In the final tally, Baldridge came out on top with 3,452 votes followed closely by Scioto County native Gina Collinsworth with 2,737 votes.
Baldridge says he’s ready to begin campaigning for the upcoming general election in November. He will go up against the Democratic primary winner, Adrienne D. Buckler.
“Our strategy going forward won’t change that much, it’s still a grassroots campaign as far as our willingness to get out there and talk to the people in the 90th district about what’s going on and what they need,” he says. “The difference is we’ve already done the groundwork as far as our name recognition.”
While the 2018 primary was most notable for its nastiness and attack ads produced by untraceable Super PAC “dark money”, Baldridge says he’s hopeful the general election will set a different tone.
“This primary was a little different than anyone expected,” he says. “I’m looking forward to the race and talking about the issues and what each of us brings to the race – at least that’s my hope.”
Hart Wallingford, Chairman of the Adams County Republican party said Baldridge is “the kind of people we need in Columbus.”

Adams County Assistant Prosecutor Kris Blanton fell short in his bid for a seat on the Fourth District Court of Appeals in Tuesday’s primary.

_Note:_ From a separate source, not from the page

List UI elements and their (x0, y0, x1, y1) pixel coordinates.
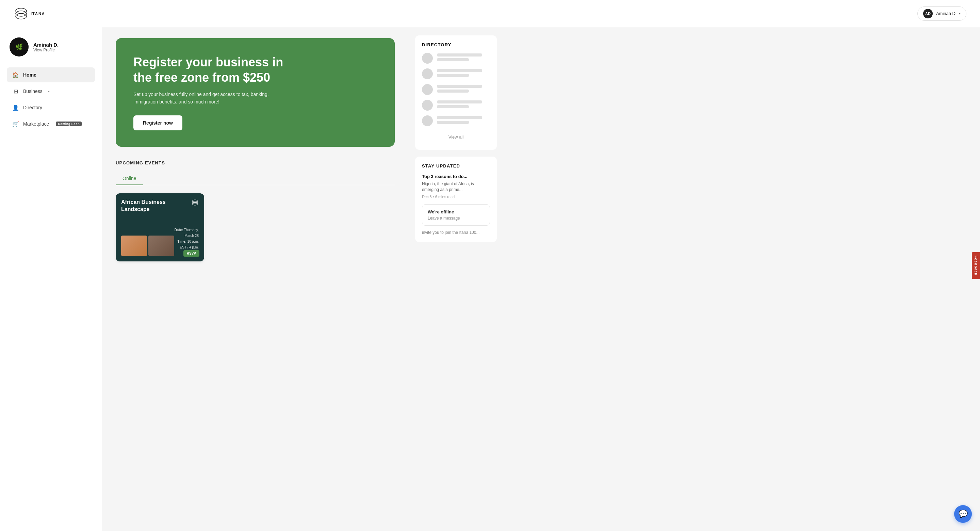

“Brian was clearly the most qualified candidate for the job, and I think he’ll transition easily from County Commissioner to State Representative,” he said, “He’ll be able to go to work the first day accomplishing things for the entire 90th district.”

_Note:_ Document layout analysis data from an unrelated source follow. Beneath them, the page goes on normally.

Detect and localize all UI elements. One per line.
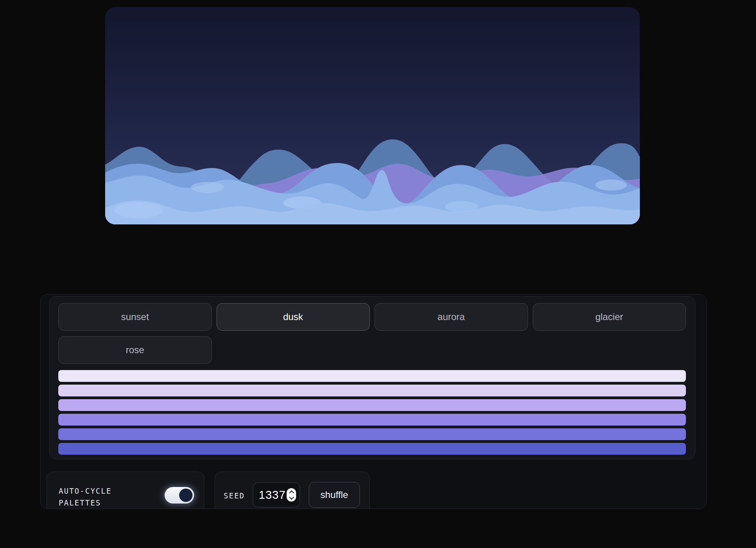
toggle-knob (179, 489, 193, 502)
cloud-highlight (595, 180, 627, 191)
auto-cycle-label: AUTO-CYCLE PALETTES (59, 485, 111, 509)
seed-number-input[interactable]: 1337 (253, 482, 300, 507)
swatch-2 (58, 399, 686, 411)
palette-button-rose[interactable]: rose (58, 336, 212, 364)
shuffle-button[interactable]: shuffle (309, 482, 360, 508)
swatch-list (58, 370, 686, 455)
swatch-1 (58, 385, 686, 396)
palette-button-sunset[interactable]: sunset (58, 303, 212, 331)
swatch-0 (58, 370, 686, 382)
cloud-puff (114, 202, 163, 218)
seed-label: SEED (224, 490, 245, 502)
control-deck: sunset dusk aurora glacier rose AUTO-CYC… (40, 294, 707, 509)
seed-group: SEED 1337 shuffle (215, 472, 370, 509)
swatch-5 (58, 443, 686, 455)
palette-button-aurora[interactable]: aurora (374, 303, 528, 331)
generative-art-canvas (105, 7, 640, 224)
auto-cycle-group: AUTO-CYCLE PALETTES (46, 472, 204, 509)
palette-button-glacier[interactable]: glacier (533, 303, 686, 331)
palette-panel: sunset dusk aurora glacier rose (49, 296, 695, 459)
auto-cycle-toggle[interactable] (165, 487, 194, 504)
landscape-svg (105, 7, 640, 224)
cloud-puff (445, 201, 478, 212)
swatch-3 (58, 414, 686, 426)
app-stage: sunset dusk aurora glacier rose AUTO-CYC… (0, 0, 756, 548)
swatch-4 (58, 428, 686, 440)
stepper-down-icon[interactable] (289, 494, 294, 500)
cloud-highlight (191, 182, 224, 193)
seed-value: 1337 (259, 489, 286, 502)
seed-stepper[interactable] (287, 488, 296, 502)
palette-grid: sunset dusk aurora glacier rose (58, 303, 686, 364)
palette-button-dusk[interactable]: dusk (217, 303, 370, 331)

In the race for Judge of Court of Appeals 4th District, Adams County Assistant Prosecutor Kris Blanton was defeated by Jason P. Smith who won nearly 54 percent of the vote.

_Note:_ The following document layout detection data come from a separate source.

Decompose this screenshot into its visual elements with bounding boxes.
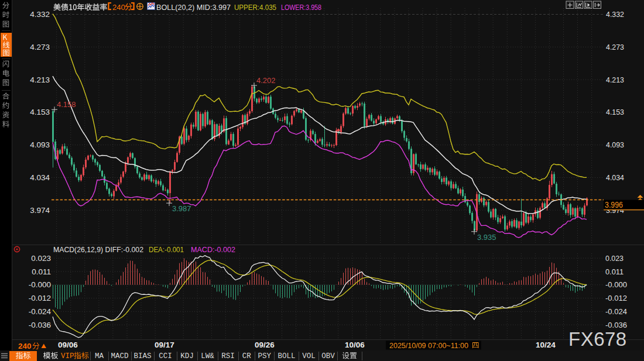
svg-text:0.011: 0.011: [32, 267, 51, 276]
svg-text:0.023: 0.023: [605, 254, 624, 263]
svg-text:3.935: 3.935: [477, 233, 496, 242]
svg-text:10/24: 10/24: [536, 341, 556, 349]
svg-text:4.093: 4.093: [606, 140, 624, 149]
svg-text:4.332: 4.332: [30, 10, 50, 19]
svg-text:4.213: 4.213: [30, 75, 50, 84]
svg-text:4.273: 4.273: [606, 43, 624, 51]
svg-text:BOLL: BOLL: [278, 352, 295, 360]
svg-text:-0.012: -0.012: [605, 294, 627, 302]
svg-text:MACD:-0.002: MACD:-0.002: [191, 245, 235, 254]
svg-text:2025/10/09 07:00~11:00: 2025/10/09 07:00~11:00: [389, 342, 468, 350]
svg-text:4.213: 4.213: [606, 75, 624, 84]
svg-text:3.996: 3.996: [605, 200, 623, 209]
svg-text:4.153: 4.153: [606, 108, 624, 116]
svg-text:FX678: FX678: [568, 328, 627, 350]
svg-text:UPPER:4.035: UPPER:4.035: [234, 3, 276, 12]
svg-text:10/06: 10/06: [345, 341, 365, 349]
svg-text:MACD: MACD: [111, 352, 128, 360]
svg-text:4.332: 4.332: [606, 10, 624, 19]
svg-text:3.974: 3.974: [30, 206, 50, 215]
svg-text:PSY: PSY: [258, 352, 272, 360]
svg-text:240: 240: [18, 342, 32, 350]
svg-text:09/06: 09/06: [58, 341, 78, 349]
svg-text:4.273: 4.273: [30, 43, 50, 51]
svg-text:4.202: 4.202: [256, 76, 276, 85]
svg-text:CR: CR: [242, 352, 252, 360]
svg-text:MACD(26,12,9) DIFF:-0.002: MACD(26,12,9) DIFF:-0.002: [53, 245, 143, 254]
svg-text:MA: MA: [95, 352, 104, 360]
svg-text:RSI: RSI: [221, 352, 235, 360]
svg-text:3.987: 3.987: [172, 204, 191, 213]
svg-text:-0.012: -0.012: [29, 294, 51, 302]
svg-text:OBV: OBV: [321, 352, 335, 360]
svg-text:KDJ: KDJ: [180, 352, 194, 360]
svg-text:4.158: 4.158: [57, 100, 76, 109]
svg-text:4.034: 4.034: [30, 173, 50, 182]
svg-text:09/17: 09/17: [155, 341, 174, 349]
svg-text:BOLL(20,2) MID:3.997: BOLL(20,2) MID:3.997: [156, 3, 231, 12]
svg-text:0.011: 0.011: [605, 267, 624, 276]
svg-text:09/26: 09/26: [255, 341, 275, 349]
svg-text:4.153: 4.153: [30, 108, 50, 116]
svg-text:VIP: VIP: [61, 352, 74, 360]
svg-text:DEA:-0.001: DEA:-0.001: [149, 245, 184, 254]
svg-text:-0.000: -0.000: [29, 280, 51, 289]
svg-text:0.023: 0.023: [31, 254, 51, 263]
svg-text:LOWER:3.958: LOWER:3.958: [281, 3, 321, 12]
svg-text:-0.000: -0.000: [605, 280, 627, 289]
svg-text:-0.024: -0.024: [29, 307, 52, 316]
svg-text:4.093: 4.093: [30, 140, 50, 149]
svg-text:CCI: CCI: [159, 352, 172, 360]
svg-text:4.034: 4.034: [606, 173, 624, 182]
svg-text:BIAS: BIAS: [133, 352, 151, 360]
svg-text:-0.036: -0.036: [29, 321, 51, 329]
svg-text:-0.024: -0.024: [605, 307, 627, 316]
svg-text:LW&: LW&: [201, 352, 214, 360]
svg-text:VOL: VOL: [302, 352, 316, 360]
svg-text:240: 240: [112, 3, 125, 12]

Locally, voters in Scott Township said yes to a Cemetery Renewal Levy (213-98), West Union residents voted down a Fire Deparment Levy (220-136), and voters in Brush Creek Township said no to alcohol sales.
Voters across Ohio overwhelmingly approved Issue 1 which calls for a constitutional amendment that will change the way the state draws congressional districts. Issue 1 had support from both Democrats and Republicans and faced virtually no organized opposition.
In other Ohio races: Mike DeWine, with 59.8 percent of votes, will be the Republican candidate for Governor on the November ballot. He’ll face Democrat Richard Cordray, who won the support of 62.3 percent of Democrats; Democrat Steve Dettelbach and Republican Dave Yost will vie for the Attorney General position; for Auditor of the State Democrat Zach Space will go up against Republican Kieth Faber; Democrat Kathleen Clyde will go up against Republican Frank LaRose for the Secretary of State post; and Democrat Rob Richardson and Republican Robert Sprague will compete for the Ohio Treasurer’s seat.
In national races, Republican Jim Renacci will go up against incumbent Democratic Senator Sherrod Brown in the November general election, and incumbent Republican Congressman Brad Wenstrup will face off against Democrat, Jill Schiller.
In Republican judicial races the winners were: Craig Baldwin for Justice of the Supreme Court; Mary DeGenaro for Justice of the Supreme Court; Jason P. Smith Judge of Court of Appeals 4th District; and Mike Hess for Judge of the Court of Appeals 4th District.
In Democratic judicial races the winners were: Michael P. Donnelly for Justice of the Supreme Court; Melody J. Stewart for Justice of the Supreme Court; Marie Hoover for Judge of the Court of Appeals 4th District; and Valarie K. Gerlach for Judge of the Court of Appeals.
Republicans chose Greg Simpson and Kay Reynolds to serve on the State Central Committee, while Democrats chose Timothy S. Hogan Jr. and Melanie J. Ogg.
The general election will be held on Tuesday, Nov. 6.